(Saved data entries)
┌──

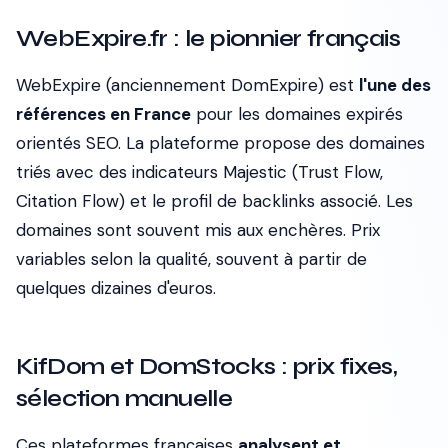
WebExpire.fr : le pionnier français
WebExpire (anciennement DomExpire) est
l'une des
références en France
pour les domaines expirés
orientés SEO. La plateforme propose des domaines
triés avec des indicateurs Majestic (Trust Flow,
Citation Flow) et le profil de backlinks associé. Les
domaines sont souvent mis aux enchères. Prix
variables selon la qualité, souvent à partir de
quelques dizaines d'euros.
KifDom et DomStocks : prix fixes,
sélection manuelle
Ces plateformes françaises
analysent et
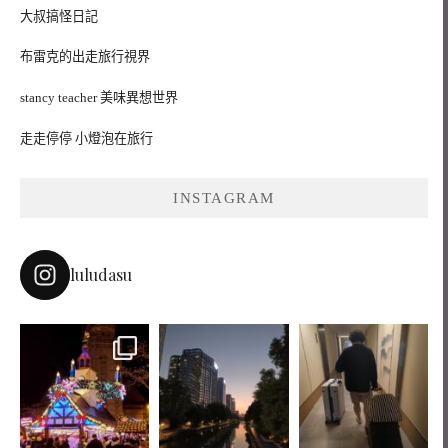
大叔搞怪日記
布雷克的出走旅行視界
stancy teacher 美味異想世界
走走停停 小燈泡在旅行
INSTAGRAM
luludasu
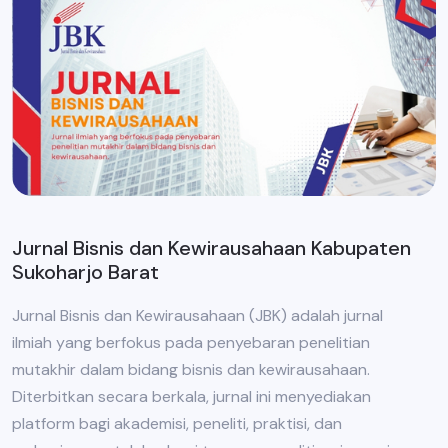
Jurnal Bisnis dan Kewirausahaan Kabupaten
Sukoharjo Barat
Jurnal Bisnis dan Kewirausahaan (JBK) adalah jurnal
ilmiah yang berfokus pada penyebaran penelitian
mutakhir dalam bidang bisnis dan kewirausahaan.
Diterbitkan secara berkala, jurnal ini menyediakan
platform bagi akademisi, peneliti, praktisi, dan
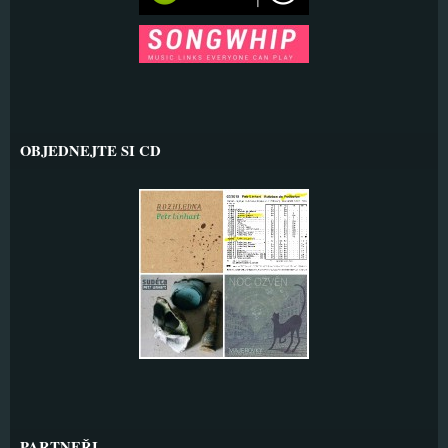
OBJEDNEJTE SI CD
PARTNEŘI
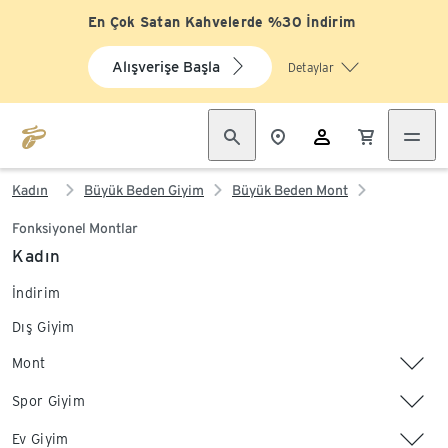
En Çok Satan Kahvelerde %30 İndirim
Alışverişe Başla
Detaylar
Kadın
Büyük Beden Giyim
Büyük Beden Mont
Fonksiyonel Montlar
Kadın
İndirim
Dış Giyim
Mont
Spor Giyim
Ev Giyim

└──

## Problem
All entries above must be printed again verbatim, with images excluded.

## Task answer
WebExpire.fr : le pionnier français
WebExpire (anciennement DomExpire) est
l'une des
références en France
pour les domaines expirés
orientés SEO. La plateforme propose des domaines
triés avec des indicateurs Majestic (Trust Flow,
Citation Flow) et le profil de backlinks associé. Les
domaines sont souvent mis aux enchères. Prix
variables selon la qualité, souvent à partir de
quelques dizaines d'euros.
KifDom et DomStocks : prix fixes,
sélection manuelle
Ces plateformes françaises
analysent et
大叔搞怪日記
布雷克的出走旅行視界
stancy teacher 美味異想世界
走走停停 小燈泡在旅行
INSTAGRAM
luludasu
Jurnal Bisnis dan Kewirausahaan Kabupaten
Sukoharjo Barat
Jurnal Bisnis dan Kewirausahaan (JBK) adalah jurnal
ilmiah yang berfokus pada penyebaran penelitian
mutakhir dalam bidang bisnis dan kewirausahaan.
Diterbitkan secara berkala, jurnal ini menyediakan
platform bagi akademisi, peneliti, praktisi, dan
OBJEDNEJTE SI CD
PARTNEŘI
En Çok Satan Kahvelerde %30 İndirim
Alışverişe Başla
Detaylar
Kadın
Büyük Beden Giyim
Büyük Beden Mont
Fonksiyonel Montlar
Kadın
İndirim
Dış Giyim
Mont
Spor Giyim
Ev Giyim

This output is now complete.